Rather, the role of the scientists is to survey the tech landscape, see how some breakthroughs will lead to others, and then create scenarios and concepts for how those technologies will shape not just what the Army does but what adversaries might do as well.
“There's a dialectic there, because now we have scientists, saying, “Hey… what if this was possible. Would you change the way you write your concept?” … That conversation was the purpose or intention of Team Ignite.”
The job of technology forecasting has changed dramatically over the past few decades, thanks largely to the exponential growth of computing power. For example, a recent paper from the Northwestern University Institute on Complex Systems describes how artificial intelligence can help predict which new scientific studies will be most reproducible. The research, which was funded by the U.S. Army Research Office, could provide a clue to the likely direction of future technological development and suggest the most profitable R&D investments.

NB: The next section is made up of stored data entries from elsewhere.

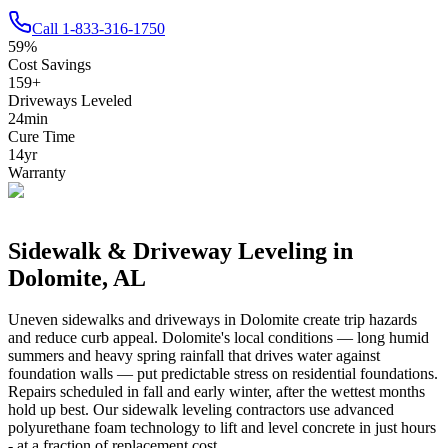
Call
1-833-316-1750
59
%
Cost Savings
159
+
Driveways Leveled
24
min
Cure Time
14
yr
Warranty
Sidewalk & Driveway Leveling in
Dolomite
,
AL
Uneven sidewalks and driveways in
Dolomite
create trip hazards
and reduce curb appeal.
Dolomite's local conditions — long humid
summers and heavy spring rainfall that drives water against
foundation walls — put predictable stress on residential foundations.
Repairs scheduled in fall and early winter, after the wettest months
hold up best.
Our sidewalk leveling contractors use advanced
polyurethane foam technology to lift and level concrete in just hours
- at a fraction of replacement cost.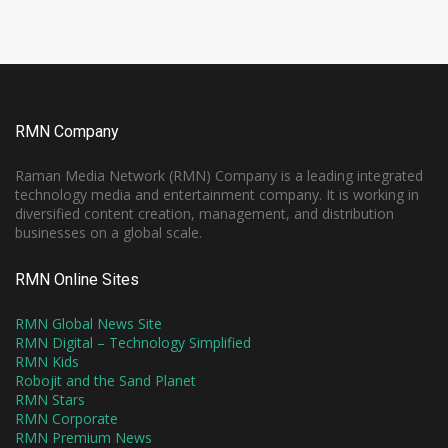
RMN Company
Raman Media Network (RMN) Company is a leading integrated
technology media and entertainment company. It is working in
diversified content creation, management, and distribution
businesses on a global scale.
RMN Online Sites
RMN Global News Site
RMN Digital – Technology Simplified
RMN Kids
Robojit and the Sand Planet
RMN Stars
RMN Corporate
RMN Premium News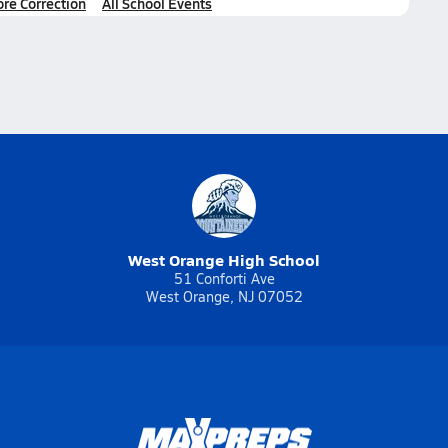
ore Correction
All School Events
West Orange High School
51 Conforti Ave
West Orange, NJ 07052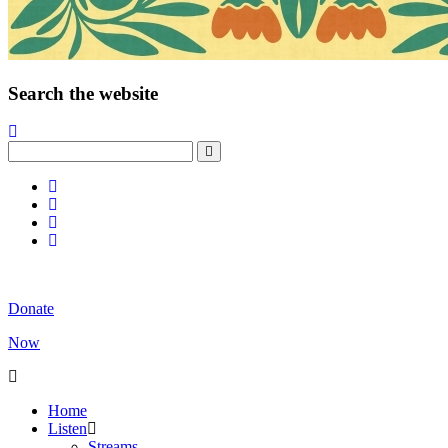
Search the website
Donate
Now
Home
Listen
Streams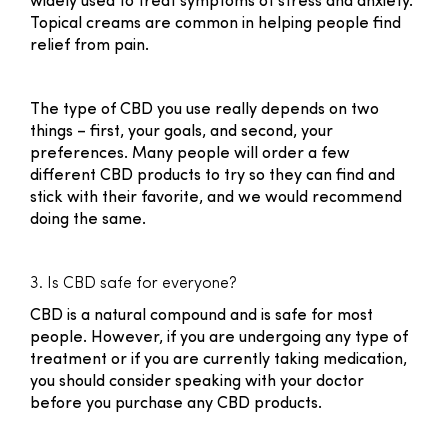
widely used to treat symptoms of stress and anxiety.
Topical creams are common in helping people find
relief from pain.
The type of CBD you use really depends on two
things – first, your goals, and second, your
preferences. Many people will order a few
different CBD products to try so they can find and
stick with their favorite, and we would recommend
doing the same.
3. Is CBD safe for everyone?
CBD is a natural compound and is safe for most
people. However, if you are undergoing any type of
treatment or if you are currently taking medication,
you should consider speaking with your doctor
before you purchase any CBD products.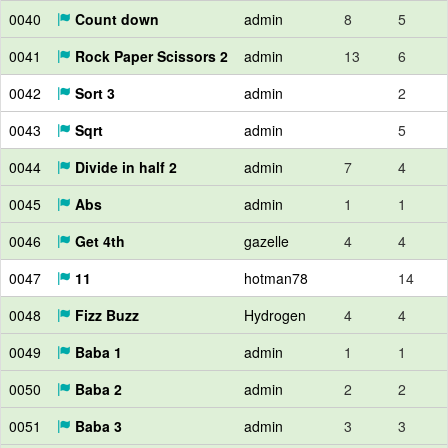
0040
Count down
admin
8
5
0041
Rock Paper Scissors 2
admin
13
6
0042
Sort 3
admin
2
0043
Sqrt
admin
5
0044
Divide in half 2
admin
7
4
0045
Abs
admin
1
1
0046
Get 4th
gazelle
4
4
0047
11
hotman78
14
0048
Fizz Buzz
Hydrogen
4
4
0049
Baba 1
admin
1
1
0050
Baba 2
admin
2
2
0051
Baba 3
admin
3
3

The Ignite team takes a similar approach to understanding what breakthroughs are going to shift scientific investment, research, and development in the years ahead. But they also connect those insights to what the Army is actually doing, using what Ignite scientists call a discovery tree. They apply data and analytics to see how one breakthrough will set the field to allow another breakthrough to help the military determine both how to invest and how to train.
“The goal of the discovery tree is to provide a pathway from [science projects] to operational advantage,” said Ignite’s senior science lead, Jean Vettel, who is also chief scientist for Futures and Concepts Center and a neuroscientist at the Army’s Combat Capabilities Development Command. “Whenever we take a scientific idea, that idea is usually good in the laboratory, but then we have to figure out, how do we put that into a robust, less controlled environment? That’s a lot of what we do in tech development efforts.”
Then, she said, “we have to figure out how we integrate into an Army system that can actually be procured and bought and delivered and how to have an acquisition system to make that procurement...efficient.”
“Any particular scientific discovery has to be matured, moved, iterated on, in order to actually deliver something that the Army wants and it is that pathway out that the discovery trees are trying to build.”
Understanding those interconnections among advancing fields of science is creating new insights into future war, allowing the team to build out scenarios and ultimately recommendations for new concepts of operation.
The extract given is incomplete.